Description of the task:
Look for the word "delle" in the entries below, then copy every line that has it.

##### Input for this task #####

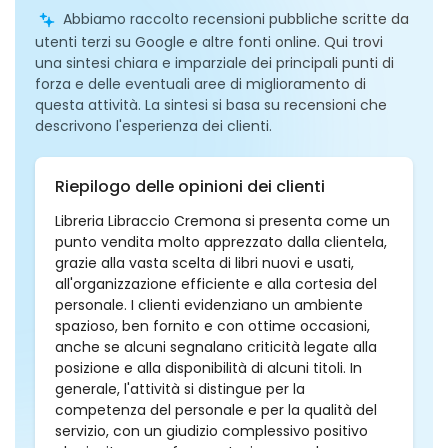
Abbiamo raccolto recensioni pubbliche scritte da
utenti terzi su Google e altre fonti online. Qui trovi
una sintesi chiara e imparziale dei principali punti di
forza e delle eventuali aree di miglioramento di
questa attività. La sintesi si basa su recensioni che
descrivono l'esperienza dei clienti.
Riepilogo delle opinioni dei clienti
Libreria Libraccio Cremona si presenta come un
punto vendita molto apprezzato dalla clientela,
grazie alla vasta scelta di libri nuovi e usati,
all'organizzazione efficiente e alla cortesia del
personale. I clienti evidenziano un ambiente
spazioso, ben fornito e con ottime occasioni,
anche se alcuni segnalano criticità legate alla
posizione e alla disponibilità di alcuni titoli. In
generale, l'attività si distingue per la
competenza del personale e per la qualità del
servizio, con un giudizio complessivo positivo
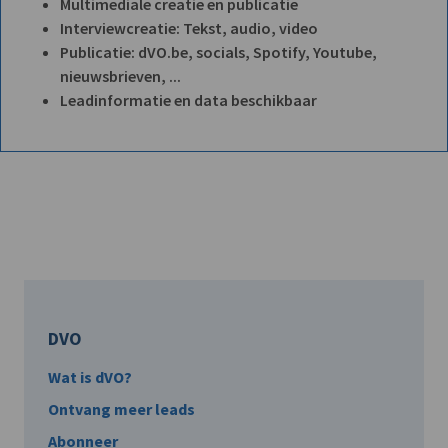
Multimediale creatie en publicatie
Interviewcreatie: Tekst, audio, video
Publicatie: dVO.be, socials, Spotify, Youtube,
nieuwsbrieven, ...
Leadinformatie en data beschikbaar
DVO
Wat is dVO?
Ontvang meer leads
Abonneer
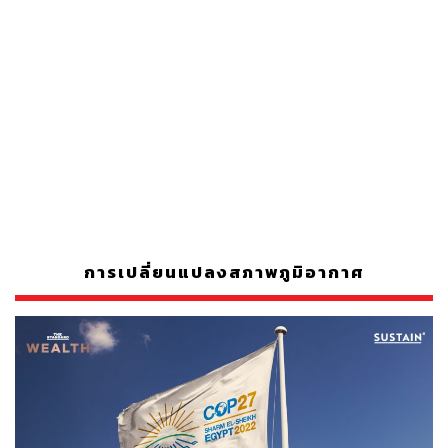
การเปลี่ยนแปลงสภาพภูมิอากาศ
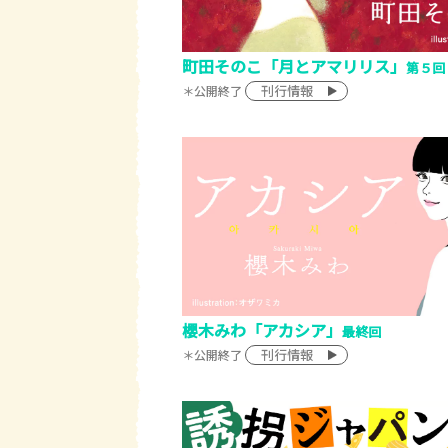
町田そのこ「月とアマリリス」
第５回
刊行情報
＊公開終了
櫻木みわ「アカシア」
最終回
刊行情報
＊公開終了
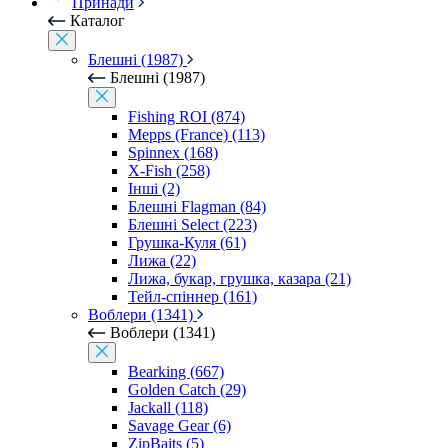
Принади
Каталог
Блешні (1987)
Блешні (1987)
Fishing ROI (874)
Mepps (France) (113)
Spinnex (168)
X-Fish (258)
Інші (2)
Блешні Flagman (84)
Блешні Select (223)
Грушка-Куля (61)
Лижа (22)
Лижа, букар, грушка, казара (21)
Тейл-спіннер (161)
Воблери (1341)
Воблери (1341)
Bearking (667)
Golden Catch (29)
Jackall (118)
Savage Gear (6)
ZipBaits (5)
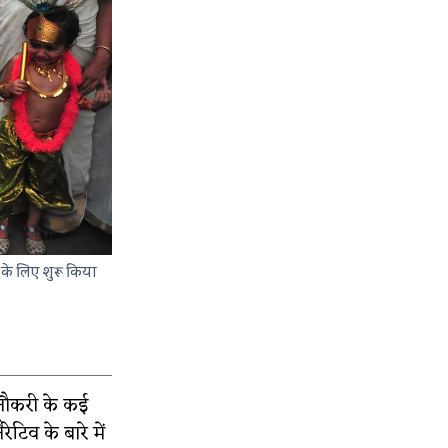
के लिए शुरू किया
 नौकरी के कई
ेटिव के बारे में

#####

Answer section:
forza e delle eventuali aree di miglioramento di
Riepilogo delle opinioni dei clienti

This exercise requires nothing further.